PROBLEM TO SOLVE: Every entry below must be copied exactly, with nothing left out.

Start of AVAILABLE RECORDS

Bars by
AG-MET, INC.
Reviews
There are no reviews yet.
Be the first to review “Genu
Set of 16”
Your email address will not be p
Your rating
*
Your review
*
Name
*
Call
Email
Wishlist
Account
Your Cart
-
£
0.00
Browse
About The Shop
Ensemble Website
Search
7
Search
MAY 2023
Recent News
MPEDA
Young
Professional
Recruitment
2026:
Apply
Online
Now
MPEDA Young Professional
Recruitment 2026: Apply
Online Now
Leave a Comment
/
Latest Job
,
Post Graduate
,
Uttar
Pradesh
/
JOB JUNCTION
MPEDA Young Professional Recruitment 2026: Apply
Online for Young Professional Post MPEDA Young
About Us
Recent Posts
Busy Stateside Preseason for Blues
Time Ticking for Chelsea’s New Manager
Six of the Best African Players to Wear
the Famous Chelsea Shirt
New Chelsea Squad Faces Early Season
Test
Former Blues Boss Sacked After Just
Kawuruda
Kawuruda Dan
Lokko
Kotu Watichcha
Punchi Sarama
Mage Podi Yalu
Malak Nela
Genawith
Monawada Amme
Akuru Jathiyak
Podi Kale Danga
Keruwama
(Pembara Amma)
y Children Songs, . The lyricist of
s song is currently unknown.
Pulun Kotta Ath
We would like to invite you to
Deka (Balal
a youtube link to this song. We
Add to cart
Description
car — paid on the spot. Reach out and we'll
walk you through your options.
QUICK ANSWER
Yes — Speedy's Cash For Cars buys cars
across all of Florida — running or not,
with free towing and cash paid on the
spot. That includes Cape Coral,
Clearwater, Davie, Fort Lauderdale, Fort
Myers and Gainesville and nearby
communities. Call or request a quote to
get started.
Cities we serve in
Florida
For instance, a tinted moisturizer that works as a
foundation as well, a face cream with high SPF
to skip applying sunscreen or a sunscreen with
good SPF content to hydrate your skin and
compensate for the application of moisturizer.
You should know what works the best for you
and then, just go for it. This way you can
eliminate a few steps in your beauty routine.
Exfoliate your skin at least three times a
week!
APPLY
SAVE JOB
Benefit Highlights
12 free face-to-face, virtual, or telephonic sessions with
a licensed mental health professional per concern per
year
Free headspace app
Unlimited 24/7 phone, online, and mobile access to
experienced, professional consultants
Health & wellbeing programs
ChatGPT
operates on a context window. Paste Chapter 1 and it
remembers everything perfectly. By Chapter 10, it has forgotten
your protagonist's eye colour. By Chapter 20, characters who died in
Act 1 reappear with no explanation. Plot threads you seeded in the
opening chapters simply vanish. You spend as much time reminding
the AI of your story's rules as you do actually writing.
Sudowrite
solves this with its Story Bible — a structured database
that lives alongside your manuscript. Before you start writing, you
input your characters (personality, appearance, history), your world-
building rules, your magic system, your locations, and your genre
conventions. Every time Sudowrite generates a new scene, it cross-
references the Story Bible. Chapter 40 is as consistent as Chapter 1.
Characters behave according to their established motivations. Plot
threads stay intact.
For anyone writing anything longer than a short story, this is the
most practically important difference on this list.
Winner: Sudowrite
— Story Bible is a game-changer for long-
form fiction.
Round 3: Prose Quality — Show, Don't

End of AVAILABLE RECORDS

THE ANSWER:
Bars by
AG-MET, INC.
Reviews
There are no reviews yet.
Be the first to review “Genu
Set of 16”
Your email address will not be p
Your rating
*
Your review
*
Name
*
Call
Email
Wishlist
Account
Your Cart
-
£
0.00
Browse
About The Shop
Ensemble Website
Search
7
Search
MAY 2023
Recent News
MPEDA
Young
Professional
Recruitment
2026:
Apply
Online
Now
MPEDA Young Professional
Recruitment 2026: Apply
Online Now
Leave a Comment
/
Latest Job
,
Post Graduate
,
Uttar
Pradesh
/
JOB JUNCTION
MPEDA Young Professional Recruitment 2026: Apply
Online for Young Professional Post MPEDA Young
About Us
Recent Posts
Busy Stateside Preseason for Blues
Time Ticking for Chelsea’s New Manager
Six of the Best African Players to Wear
the Famous Chelsea Shirt
New Chelsea Squad Faces Early Season
Test
Former Blues Boss Sacked After Just
Kawuruda
Kawuruda Dan
Lokko
Kotu Watichcha
Punchi Sarama
Mage Podi Yalu
Malak Nela
Genawith
Monawada Amme
Akuru Jathiyak
Podi Kale Danga
Keruwama
(Pembara Amma)
y Children Songs, . The lyricist of
s song is currently unknown.
Pulun Kotta Ath
We would like to invite you to
Deka (Balal
a youtube link to this song. We
Add to cart
Description
car — paid on the spot. Reach out and we'll
walk you through your options.
QUICK ANSWER
Yes — Speedy's Cash For Cars buys cars
across all of Florida — running or not,
with free towing and cash paid on the
spot. That includes Cape Coral,
Clearwater, Davie, Fort Lauderdale, Fort
Myers and Gainesville and nearby
communities. Call or request a quote to
get started.
Cities we serve in
Florida
For instance, a tinted moisturizer that works as a
foundation as well, a face cream with high SPF
to skip applying sunscreen or a sunscreen with
good SPF content to hydrate your skin and
compensate for the application of moisturizer.
You should know what works the best for you
and then, just go for it. This way you can
eliminate a few steps in your beauty routine.
Exfoliate your skin at least three times a
week!
APPLY
SAVE JOB
Benefit Highlights
12 free face-to-face, virtual, or telephonic sessions with
a licensed mental health professional per concern per
year
Free headspace app
Unlimited 24/7 phone, online, and mobile access to
experienced, professional consultants
Health & wellbeing programs
ChatGPT
operates on a context window. Paste Chapter 1 and it
remembers everything perfectly. By Chapter 10, it has forgotten
your protagonist's eye colour. By Chapter 20, characters who died in
Act 1 reappear with no explanation. Plot threads you seeded in the
opening chapters simply vanish. You spend as much time reminding
the AI of your story's rules as you do actually writing.
Sudowrite
solves this with its Story Bible — a structured database
that lives alongside your manuscript. Before you start writing, you
input your characters (personality, appearance, history), your world-
building rules, your magic system, your locations, and your genre
conventions. Every time Sudowrite generates a new scene, it cross-
references the Story Bible. Chapter 40 is as consistent as Chapter 1.
Characters behave according to their established motivations. Plot
threads stay intact.
For anyone writing anything longer than a short story, this is the
most practically important difference on this list.
Winner: Sudowrite
— Story Bible is a game-changer for long-
form fiction.
Round 3: Prose Quality — Show, Don't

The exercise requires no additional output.